A new 3nm node (not to be confused with the old 3nm node) is now planned with 18% better performance due to an optimized FinFET and more EUV usage. A denser library, improved drive current and lower via resistance will result in better area as well as performance. This process is expected in the second half of 2023.
I expect this process to only improve density a small amount over 4nm and still be less dense than TSMC 3nm although close to TSMC 3nm on performance.
20A stands for 20 angstrom (2nm) and is the former 5nm process (confused yet?). 20A will introduce the RibbonFET a Horizontal Nanosheet (HNS). Samsung is working to introduce a HNS now although my expectation is it won’t be in production until 2023 (Samsung calls it a Multibridge). TSMC is also likely to utilized HNS for this 2nm process, I expect Intel won’t be first to HNS production.

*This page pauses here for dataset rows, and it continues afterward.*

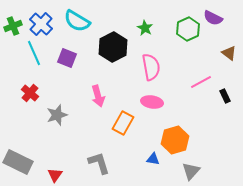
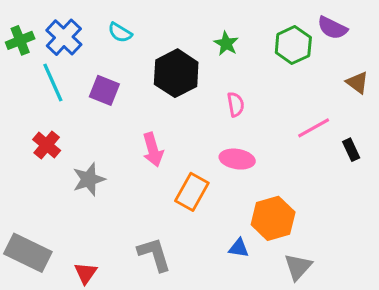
cyan semicircle: (77, 21) -> (120, 33), size x0.6
pink semicircle: (151, 67) -> (236, 104), size x0.6

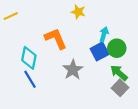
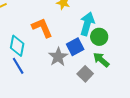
cyan arrow: (104, 34) -> (87, 24), size x1.6
blue square: (100, 51) -> (75, 47), moved
gray square: (120, 88) -> (85, 74), moved

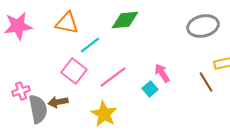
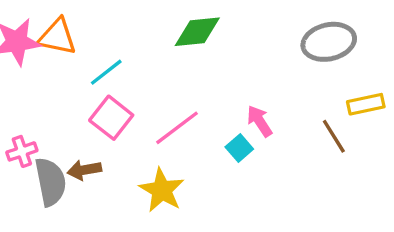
orange triangle: (67, 23) -> (57, 37), moved
cyan line: (90, 45) -> (106, 72), moved

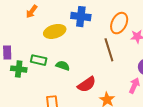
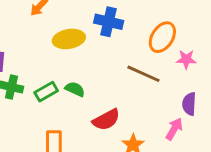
brown line: (109, 50) -> (144, 74), turned -55
green rectangle: (39, 60) -> (46, 92), moved, turned -49

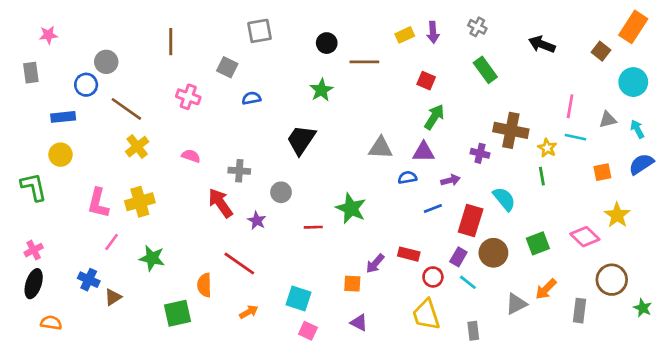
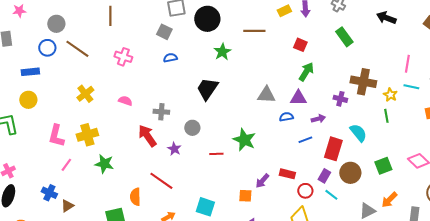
black circle: (327, 43) -> (207, 19), moved, size x1.6
gray circle: (106, 62) -> (56, 24), moved
gray square: (227, 67) -> (164, 32), moved
brown line: (126, 109) -> (77, 49), moved
green star: (152, 258) -> (104, 164), moved

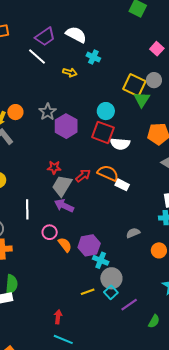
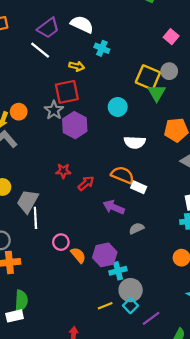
red square: (103, 132) -> (67, 92), moved, turned -30
red arrow: (83, 176) -> (86, 183), moved
gray trapezoid: (62, 186) -> (28, 201), moved
purple arrow: (64, 206) -> (114, 207), moved
gray semicircle: (133, 233) -> (137, 228), moved
cyan cross: (101, 260) -> (118, 271), turned -35

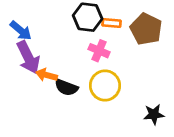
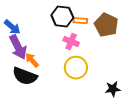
orange arrow: (47, 75) -> (32, 60), turned 35
black semicircle: (66, 87) -> (25, 76), moved, size x1.4

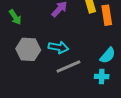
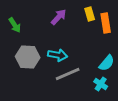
cyan cross: (102, 77) -> (101, 84), turned 32

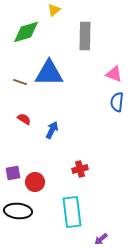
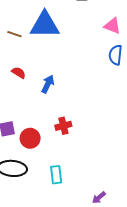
red cross: (80, 169) -> (63, 126), moved
cyan rectangle: (72, 212) -> (56, 175), moved, size x0.6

Based on the cross sections shown, the device has 4 layers. What isn’t clear is how they get good pFET performance, HNS generally have better nFET and worse pFET performance than FinFETs. Intel has published papers on using a Strain Relaxed Buffers (SRB) with strained silicon nFETs and strained silicon germanium pFETs. It is interesting that they showed side by side nFETs but the nFET and pFET were separate images, so it isn’t possible to look for the tell-tail vertical offset if they used that technique.
This process will also introduce Power Vias, this is a technique where power delivery is done on the backside of the wafer brought up to the front of the wafer with Through Silicon Vias (TSV) (Intel calls them nano Vias due to the small via diameter). The cross sections showed 3+ backside interconnect layers (it looked like a fourth layer was cut off) connected to Buried Power Rails by TSVs. The wafer was highly thinned as part of the process. This is the first confirmation I have seen that a company will be implementing backside power delivery although Intel is not the only one working on it.
20A is due to enter production in 2024. I expect this process to be another full node 2.0x density improvement.
The follow-on the 20A will be 18A (1.8nm), a Ribbon FET fabricated with high-NA EUV and due in early 2025.
The fab teams in Arizona, Ireland, Israel, and Oregon are preparing for 4nm, 3nm and 20A production. Likely Oregon is the development site for all three technologies with Arizona, Ireland, and Israel production sites.
Figure 1 presents a chart comparing the Intel previous and current node names and process features. Please note that density improvement and transistor density numbers include IC Knowledge projections.
Figure 1. Intel Decoder
To put all of this in perspective I have produced trend plots versus year for density and performance. To make this a consistent comparison I have used full production dates for all three companies.
Figure 2 presents transistor per millimeter squared for Intel, Samsung, and TSMC. We see Intel passing Samsung in 2023 but still slightly lagging TSMC in 2025. Once again these density numbers include IC Knowledge projections.
Figure 2. Transistor Density Trend.
Figure 3 presents relative performance trends for Intel, Samsung, and TSMC. We believe Intel already leads Samsung, but will still slightly lag TSMC in 2025.
Figure 3. Performance Trend.
Intel Accelerated is an impressive presentation and set of technical goals. If Intel executes on this roadmap, they should achieve the process performance they need to field competitive microprocessors. However, we do still expect TSMC to maintain a lead through 2025.